# Problem description
Go to the line containing "I Pet 1:8b (155, 1339)" in the records below and print it and every following line exactly, on through the line containing "Polityka prywatności (397, 1702)", then stop.

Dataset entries
------------------------------------------------------------------------

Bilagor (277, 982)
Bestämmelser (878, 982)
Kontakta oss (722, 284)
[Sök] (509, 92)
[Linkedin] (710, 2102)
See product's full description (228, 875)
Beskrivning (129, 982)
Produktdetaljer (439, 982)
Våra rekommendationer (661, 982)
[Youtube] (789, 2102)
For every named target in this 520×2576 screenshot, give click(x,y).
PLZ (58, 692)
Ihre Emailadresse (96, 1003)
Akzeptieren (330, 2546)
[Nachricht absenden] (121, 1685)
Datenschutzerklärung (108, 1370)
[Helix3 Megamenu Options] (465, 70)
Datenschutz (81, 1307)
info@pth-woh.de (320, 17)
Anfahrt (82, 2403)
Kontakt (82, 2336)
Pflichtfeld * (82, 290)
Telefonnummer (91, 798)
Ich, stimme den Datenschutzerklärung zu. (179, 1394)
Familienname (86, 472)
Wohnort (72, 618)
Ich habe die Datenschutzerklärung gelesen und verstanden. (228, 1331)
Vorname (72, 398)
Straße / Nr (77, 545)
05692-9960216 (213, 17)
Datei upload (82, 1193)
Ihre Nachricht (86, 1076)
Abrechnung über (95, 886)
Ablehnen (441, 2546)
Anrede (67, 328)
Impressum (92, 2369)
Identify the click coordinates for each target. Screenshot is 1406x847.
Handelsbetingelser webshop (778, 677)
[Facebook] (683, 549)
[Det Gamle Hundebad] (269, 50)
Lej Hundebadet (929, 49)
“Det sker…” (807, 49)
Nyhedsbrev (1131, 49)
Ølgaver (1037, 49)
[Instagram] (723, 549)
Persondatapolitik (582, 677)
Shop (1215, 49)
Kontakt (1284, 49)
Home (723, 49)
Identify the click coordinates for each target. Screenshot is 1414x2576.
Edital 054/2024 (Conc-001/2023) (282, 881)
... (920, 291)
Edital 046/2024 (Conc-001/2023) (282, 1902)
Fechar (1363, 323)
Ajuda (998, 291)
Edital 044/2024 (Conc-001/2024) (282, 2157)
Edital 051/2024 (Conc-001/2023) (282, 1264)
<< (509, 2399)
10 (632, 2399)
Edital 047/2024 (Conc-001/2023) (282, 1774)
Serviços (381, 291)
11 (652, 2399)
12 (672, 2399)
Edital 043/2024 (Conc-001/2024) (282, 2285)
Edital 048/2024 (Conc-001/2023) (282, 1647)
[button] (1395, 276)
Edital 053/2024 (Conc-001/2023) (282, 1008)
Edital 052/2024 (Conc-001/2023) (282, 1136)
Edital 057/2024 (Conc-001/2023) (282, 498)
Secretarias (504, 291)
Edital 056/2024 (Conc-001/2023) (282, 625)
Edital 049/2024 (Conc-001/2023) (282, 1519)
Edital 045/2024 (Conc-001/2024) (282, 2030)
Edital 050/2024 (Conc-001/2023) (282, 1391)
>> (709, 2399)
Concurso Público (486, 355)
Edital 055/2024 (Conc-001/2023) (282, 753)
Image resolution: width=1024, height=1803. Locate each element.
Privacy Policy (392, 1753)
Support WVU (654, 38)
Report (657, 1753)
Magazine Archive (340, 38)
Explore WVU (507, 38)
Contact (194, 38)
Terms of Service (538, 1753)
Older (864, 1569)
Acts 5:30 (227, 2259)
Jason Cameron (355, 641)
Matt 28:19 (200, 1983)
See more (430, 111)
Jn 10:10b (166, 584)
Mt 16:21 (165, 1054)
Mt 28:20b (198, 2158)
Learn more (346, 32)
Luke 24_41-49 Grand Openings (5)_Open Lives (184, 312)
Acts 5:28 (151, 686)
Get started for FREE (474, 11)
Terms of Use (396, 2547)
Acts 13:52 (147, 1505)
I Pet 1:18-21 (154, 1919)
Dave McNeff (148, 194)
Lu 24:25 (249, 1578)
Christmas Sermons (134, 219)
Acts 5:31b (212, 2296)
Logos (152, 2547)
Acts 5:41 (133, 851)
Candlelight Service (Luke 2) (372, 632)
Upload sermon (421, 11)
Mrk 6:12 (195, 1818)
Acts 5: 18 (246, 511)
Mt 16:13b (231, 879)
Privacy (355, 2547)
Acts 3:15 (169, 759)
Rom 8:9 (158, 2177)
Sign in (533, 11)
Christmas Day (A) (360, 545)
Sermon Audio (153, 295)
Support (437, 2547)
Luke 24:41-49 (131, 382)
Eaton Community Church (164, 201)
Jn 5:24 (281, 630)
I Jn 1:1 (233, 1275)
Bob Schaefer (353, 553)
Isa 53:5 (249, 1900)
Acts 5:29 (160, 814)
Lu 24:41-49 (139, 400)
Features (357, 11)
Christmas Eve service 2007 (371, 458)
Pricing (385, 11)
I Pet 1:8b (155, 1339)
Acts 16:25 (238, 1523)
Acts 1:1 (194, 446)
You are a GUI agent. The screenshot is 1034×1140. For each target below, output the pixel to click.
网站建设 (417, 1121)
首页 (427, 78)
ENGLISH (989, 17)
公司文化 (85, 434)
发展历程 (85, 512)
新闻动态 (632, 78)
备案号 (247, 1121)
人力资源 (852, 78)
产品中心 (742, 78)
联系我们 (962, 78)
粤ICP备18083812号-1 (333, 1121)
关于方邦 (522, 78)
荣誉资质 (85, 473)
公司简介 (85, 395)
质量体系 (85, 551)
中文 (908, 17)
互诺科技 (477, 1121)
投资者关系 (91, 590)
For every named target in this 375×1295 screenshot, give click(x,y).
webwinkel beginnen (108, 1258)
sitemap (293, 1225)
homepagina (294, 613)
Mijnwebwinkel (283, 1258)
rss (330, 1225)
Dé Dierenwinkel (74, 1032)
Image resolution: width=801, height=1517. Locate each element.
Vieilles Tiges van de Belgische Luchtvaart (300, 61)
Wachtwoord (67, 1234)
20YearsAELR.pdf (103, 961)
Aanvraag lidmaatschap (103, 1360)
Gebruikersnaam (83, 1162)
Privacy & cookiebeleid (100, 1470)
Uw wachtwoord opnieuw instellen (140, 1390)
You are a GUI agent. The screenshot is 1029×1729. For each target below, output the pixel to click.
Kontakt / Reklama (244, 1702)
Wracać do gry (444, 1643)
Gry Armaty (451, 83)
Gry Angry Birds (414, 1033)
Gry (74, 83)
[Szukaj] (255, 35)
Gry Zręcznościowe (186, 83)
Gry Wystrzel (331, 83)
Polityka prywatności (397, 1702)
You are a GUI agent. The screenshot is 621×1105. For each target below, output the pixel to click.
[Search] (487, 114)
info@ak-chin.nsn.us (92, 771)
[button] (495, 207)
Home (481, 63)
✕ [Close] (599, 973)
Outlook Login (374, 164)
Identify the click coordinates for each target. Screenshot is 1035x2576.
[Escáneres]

------------------------------------------------------------------------

# Expected answer
I Pet 1:8b (155, 1339)
Acts 16:25 (238, 1523)
Acts 1:1 (194, 446)
You are a GUI agent. The screenshot is 1034×1140. For each target below, output the pixel to click.
网站建设 (417, 1121)
首页 (427, 78)
ENGLISH (989, 17)
公司文化 (85, 434)
发展历程 (85, 512)
新闻动态 (632, 78)
备案号 (247, 1121)
人力资源 (852, 78)
产品中心 (742, 78)
联系我们 (962, 78)
粤ICP备18083812号-1 (333, 1121)
关于方邦 (522, 78)
荣誉资质 (85, 473)
公司简介 (85, 395)
质量体系 (85, 551)
中文 (908, 17)
互诺科技 (477, 1121)
投资者关系 (91, 590)
For every named target in this 375×1295 screenshot, give click(x,y).
webwinkel beginnen (108, 1258)
sitemap (293, 1225)
homepagina (294, 613)
Mijnwebwinkel (283, 1258)
rss (330, 1225)
Dé Dierenwinkel (74, 1032)
Image resolution: width=801, height=1517. Locate each element.
Vieilles Tiges van de Belgische Luchtvaart (300, 61)
Wachtwoord (67, 1234)
20YearsAELR.pdf (103, 961)
Aanvraag lidmaatschap (103, 1360)
Gebruikersnaam (83, 1162)
Privacy & cookiebeleid (100, 1470)
Uw wachtwoord opnieuw instellen (140, 1390)
You are a GUI agent. The screenshot is 1029×1729. For each target below, output the pixel to click.
Kontakt / Reklama (244, 1702)
Wracać do gry (444, 1643)
Gry Armaty (451, 83)
Gry Angry Birds (414, 1033)
Gry (74, 83)
[Szukaj] (255, 35)
Gry Zręcznościowe (186, 83)
Gry Wystrzel (331, 83)
Polityka prywatności (397, 1702)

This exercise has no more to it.